Located in the west wing of Dr. Daniel Bright School, Mountain View is the new home of more than 170 students attending kindergarten through sixth grade.
Students already decorated the hallway with countless colorful cutouts, drawings and lists, all a testament to the positive learning experience apparently under way.
On one wall, second-graders listed subjects they want to learn more about.
“How does your heart pump?” asks one.
“How does your esophagus work?” asks another.
Mountain View strives to provide a challenging and academically innovative learning environment where students are encouraged to become critical thinkers, Head Teacher and IB Coordinator Stephanie Jones said at the end of a long school day Friday, Aug. 12.
Teachers work to meet student needs through rigorous instruction, high expectations and real-world concepts that are aligned with state standards, Jones, a 15-year COCSD veteran, said.
Kindergarten teacher Kevin Dix said instruction centers around themes. During the first six weeks, for example, math and reading will be taught around the theme of “how we organize ourselves.”
As they learn how to interact respectfully and appreciate their differences, students are taught math and reading skills aligned with state standards, Dix said.
The IB concept challenges teachers to be creative when making lesson plans. Each day they must determine how to teach skills within the framework of the week’s theme, he said.

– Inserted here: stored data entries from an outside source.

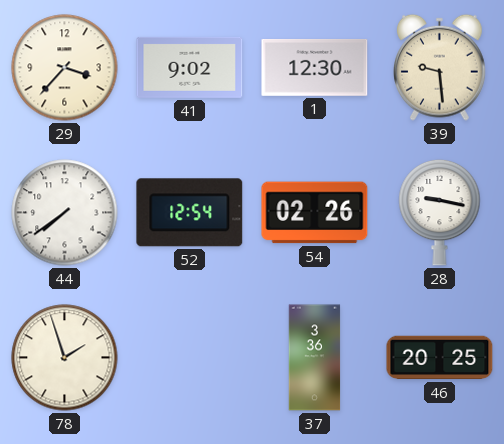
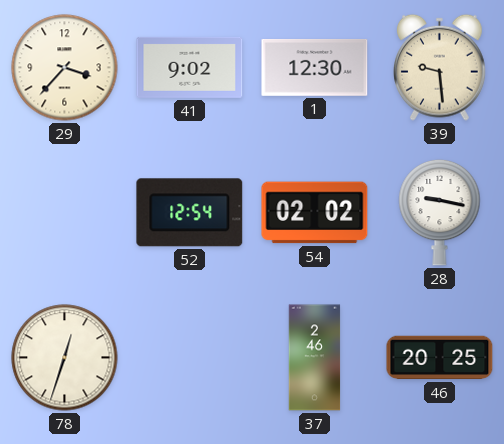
44: 7:39 -> none
54: 02:26 -> 02:02
78: 1:57 -> 12:33
37: 3:36 -> 2:46
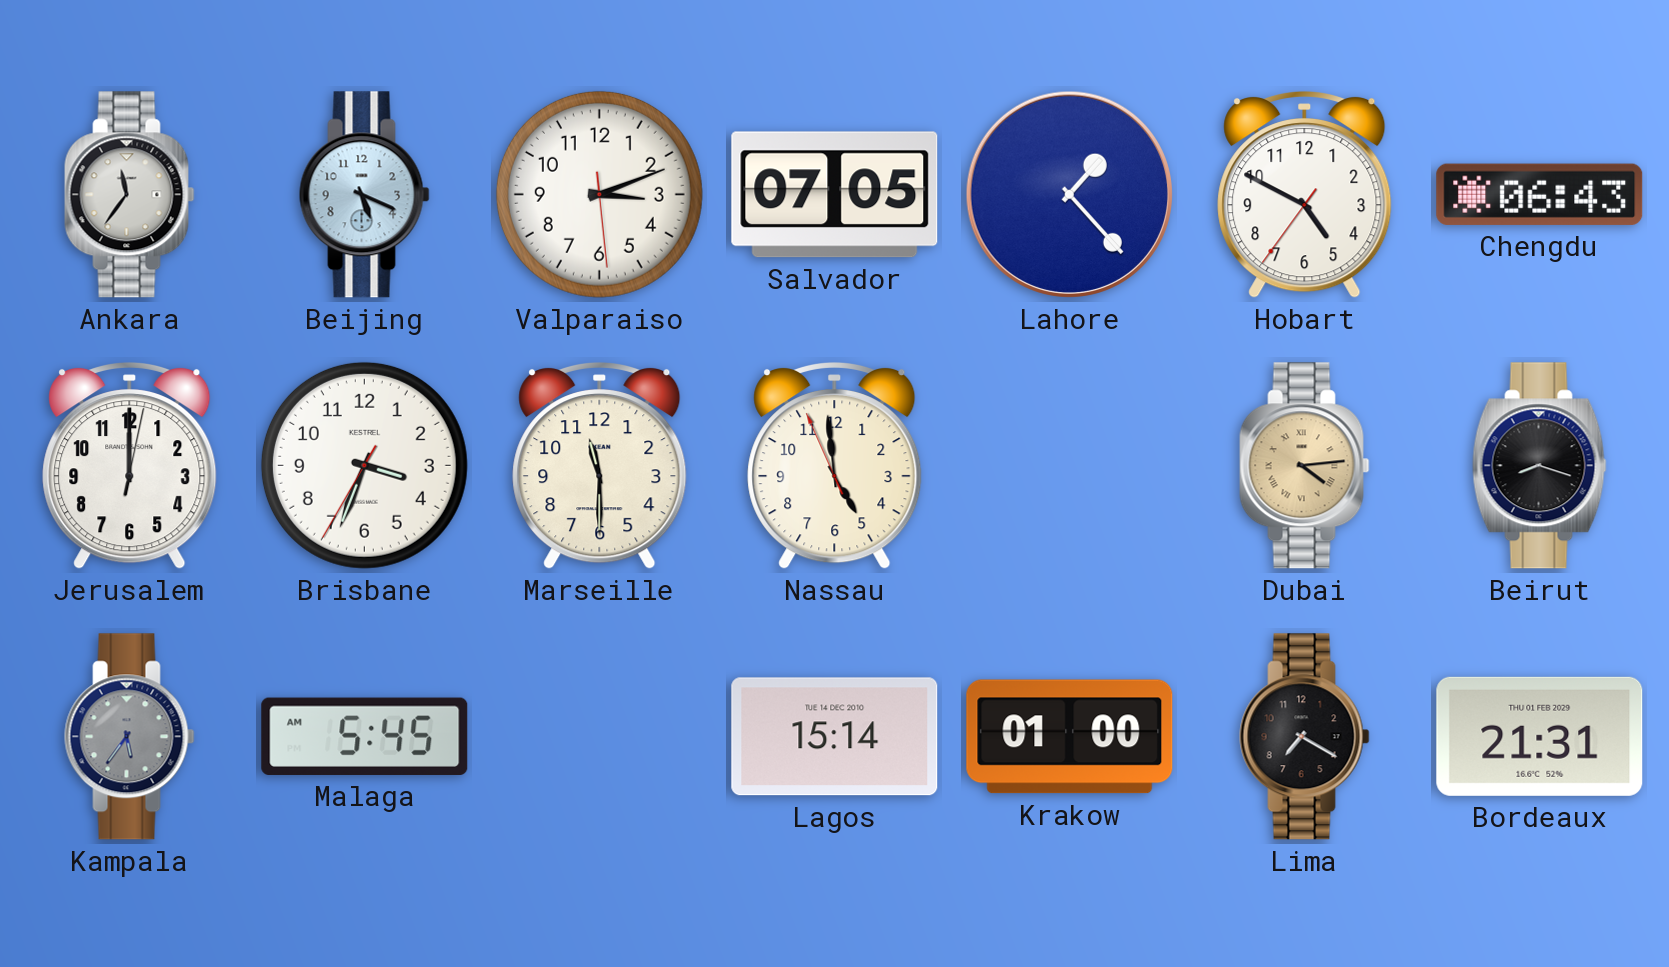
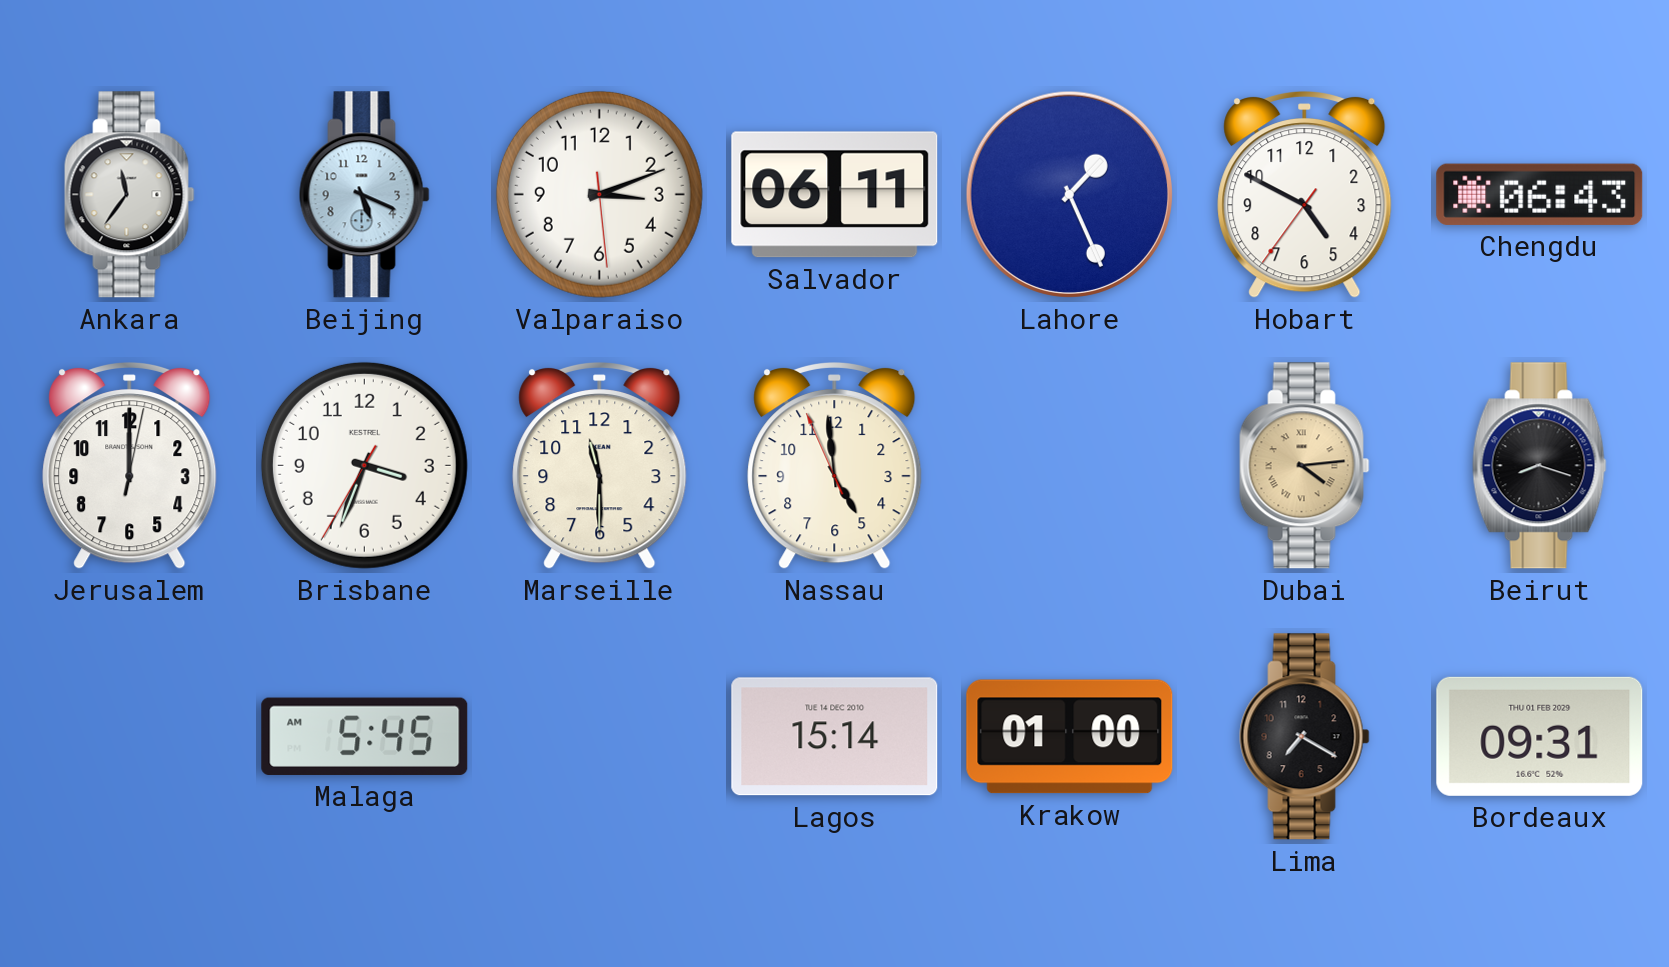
Salvador: 07:05 -> 06:11
Lahore: 1:23 -> 1:26
Kampala: 5:36 -> none
Bordeaux: 21:31 -> 09:31
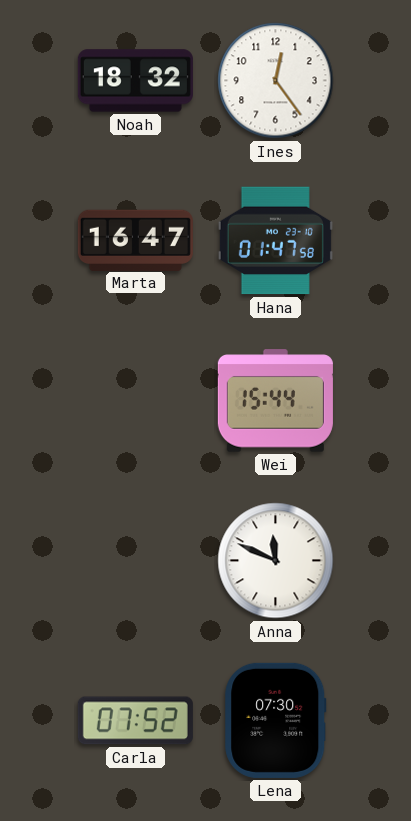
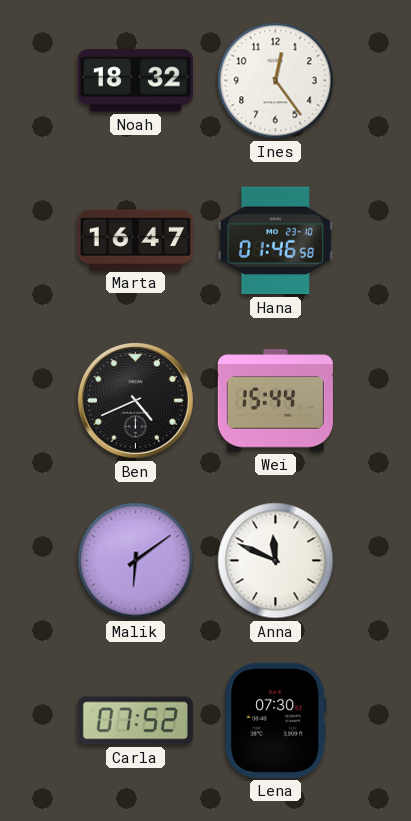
Hana: 01:47 -> 01:46
Ben: none -> 4:41
Malik: none -> 6:09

“I’m really taking more time to make those connections between subjects. I’m really making a conscious effort,” first-grade teacher Heather Langly said.
“First-grade students are natural learners,” Langly said. “I would rather let their inquiry guide us than stick to something I prepared ahead of time. My students and I are on this journey together.”

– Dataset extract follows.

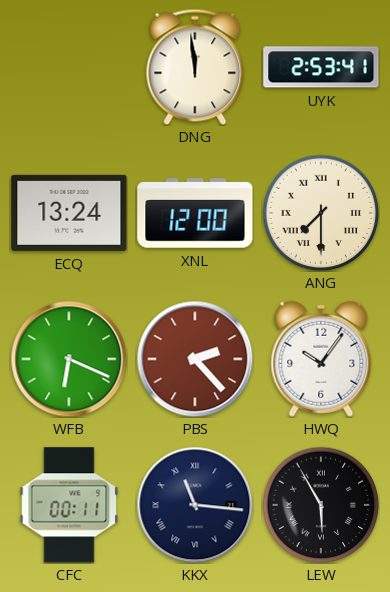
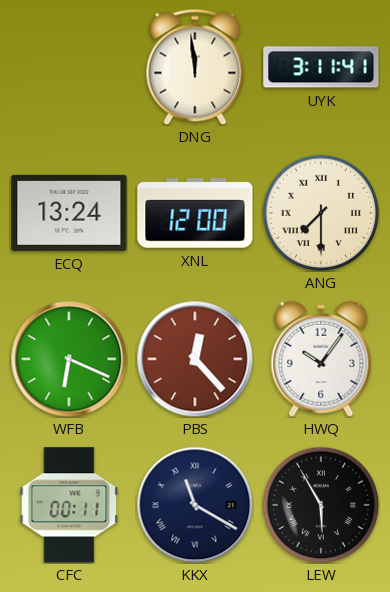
UYK: 2:53 -> 3:11
PBS: 2:23 -> 12:23
KKX: 11:16 -> 11:20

Since 2010, Dix and his wife, Denise, also a teacher at the school, worked to organize the new school under Jones’ direction as required by the COCSD Governinig Board and Superintendent Barbara U’Ren,
The board directed staff to create the school to offer parents another education option within the district, but also to attract new students from outside the district.
The plan is succeeding. Many students have come back to the district after leaving to attend local charter schools. New students from Camp Verde have also enrolled. Students from outside the state have expressed a desire to enroll, Jones said.
“We’ve exceeded expectations,” on that score, she said.
Before the school opened, all teachers completed months of additional training to qualify as IB instructors, Jones said.
The Mountain View Preparatory Parent Council also had a tremendous impact on the school’s direction, she said.
The council named the school and developed its mission statement, Jones said.